- [What is expected]
Retype, exactly and completely, the listing that comes next, skipping its images.

- [Supplied data]
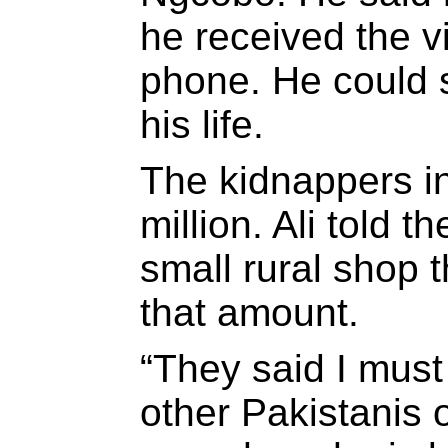
he received the v
phone. He could s
his life.
The kidnappers i
million. Ali told 
small rural shop 
that amount.
“They said I must
other Pakistanis o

- [Written response]
he received the v
phone. He could s
his life.
The kidnappers i
million. Ali told 
small rural shop 
that amount.
“They said I must
other Pakistanis o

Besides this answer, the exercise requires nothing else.